Sujet : Re: Integral types and own type definitions (was Re: Suggested method for returning a string from a C program?)
De : janis_papanagnou+ng (at) *nospam* hotmail.com (Janis Papanagnou)
Groupes : comp.lang.cDate : 29. Mar 2025, 18:25:39
Autres entêtes
Organisation : A noiseless patient Spider
Message-ID : <vs9aek$1sesb$1@dont-email.me>
References : 1 2 3 4 5 6 7 8 9 10 11 12 13 14 15 16 17 18 19 20 21 22
User-Agent : Mozilla/5.0 (X11; Linux x86_64; rv:45.0) Gecko/20100101 Thunderbird/45.8.0
On 26.03.2025 23:15, Keith Thompson wrote:
[ dyadic and monadic minus operations, and minus sign at literals ]
I don't know of any language that uses "-" for both negation (prefix,
one operand) and subtraction (infix, two operands) and treats -5
as a single token rather than a unary minus operator applied to the
constant/literal "5".
I as well don't know. It may simplify things if the '-' is detached
from a numeric positive literal, especially for numeric expressions.

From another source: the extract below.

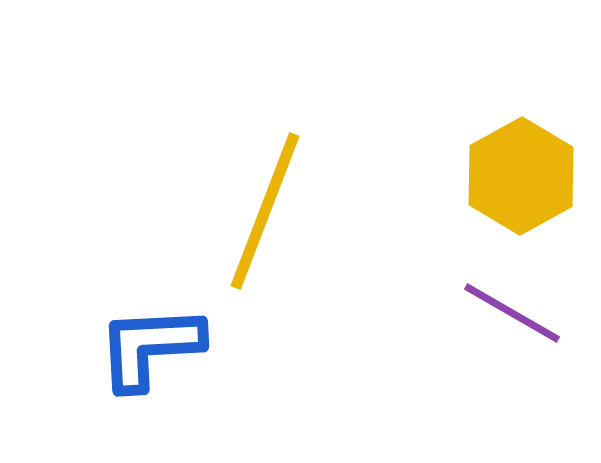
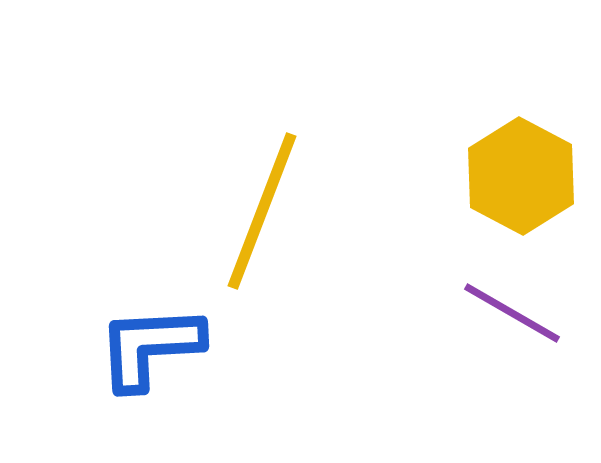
yellow hexagon: rotated 3 degrees counterclockwise
yellow line: moved 3 px left
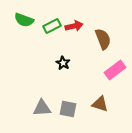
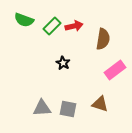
green rectangle: rotated 18 degrees counterclockwise
brown semicircle: rotated 30 degrees clockwise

There's certainly cases where a signed numeric token is appropriate,
thinking (for example) about a CONST declaration in Pascal, like
CONST a = -5; here you don't have expressions, just the primitive
type literals.[*]
The point why I think that a signed literal as entity may be useful
is that it's a static (compile time) property; -5 is in that respect
different from -x, the negation operation. A negative constant does
not "cost" a run-time operation.
Given what we recently discussed about a division by a constant,
where compilers (may) handle expressions by pre-calculating the
reciprocal for run-time efficiency, it's not that clear to me that
it matters either way.
I suppose it's a question of whether it complicates syntax definition
or parsing.
Janis
[*] Note: Pascal, syntactically, also doesn't have signed constants,
the sign is in all those contexts an explicit token, not part of the
number token. This holds for both, a 'CONST' declaration and being
part of an INTEGER literal in an expression. The 'REAL' literals are
also handled that way, the overall sign is not part of the numeric
token, but the sign of its exponent *is* part of the 'REAL' token.